■ Assignment: Please repeat, exactly and without pictures, the lines of the entries below that run from the one containing "промышленности и энергетики" through the one containing "Características generales".

■ Material supplied:
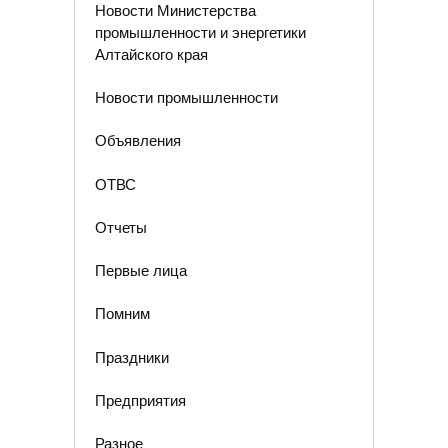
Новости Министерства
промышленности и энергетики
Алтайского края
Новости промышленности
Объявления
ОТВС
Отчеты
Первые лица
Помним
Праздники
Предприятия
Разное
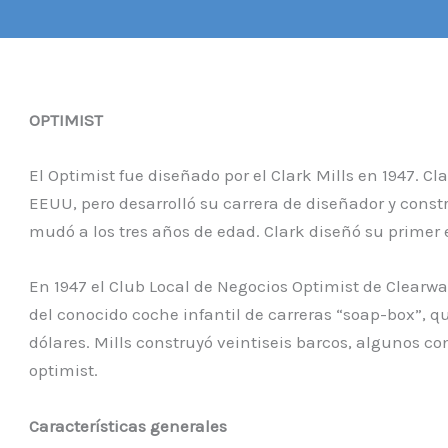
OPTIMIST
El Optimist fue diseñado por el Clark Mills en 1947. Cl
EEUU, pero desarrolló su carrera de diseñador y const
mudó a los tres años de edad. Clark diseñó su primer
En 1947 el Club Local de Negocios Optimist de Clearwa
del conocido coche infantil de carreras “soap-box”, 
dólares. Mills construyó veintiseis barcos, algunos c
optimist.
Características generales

---

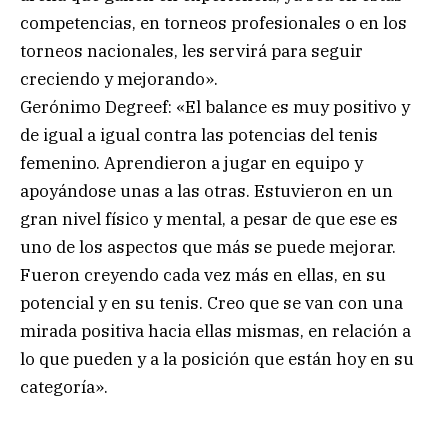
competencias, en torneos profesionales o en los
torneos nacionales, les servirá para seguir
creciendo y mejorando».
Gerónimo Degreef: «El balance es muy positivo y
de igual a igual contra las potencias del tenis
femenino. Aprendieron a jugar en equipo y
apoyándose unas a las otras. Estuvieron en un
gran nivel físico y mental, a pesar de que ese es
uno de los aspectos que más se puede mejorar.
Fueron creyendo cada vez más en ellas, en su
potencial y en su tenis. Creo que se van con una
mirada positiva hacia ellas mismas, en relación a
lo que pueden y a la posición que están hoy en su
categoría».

■ Answer below:
промышленности и энергетики
Алтайского края
Новости промышленности
Объявления
ОТВС
Отчеты
Первые лица
Помним
Праздники
Предприятия
Разное
OPTIMIST
El Optimist fue diseñado por el Clark Mills en 1947. Cl
EEUU, pero desarrolló su carrera de diseñador y const
mudó a los tres años de edad. Clark diseñó su primer
En 1947 el Club Local de Negocios Optimist de Clearwa
del conocido coche infantil de carreras “soap-box”, 
dólares. Mills construyó veintiseis barcos, algunos c
optimist.
Características generales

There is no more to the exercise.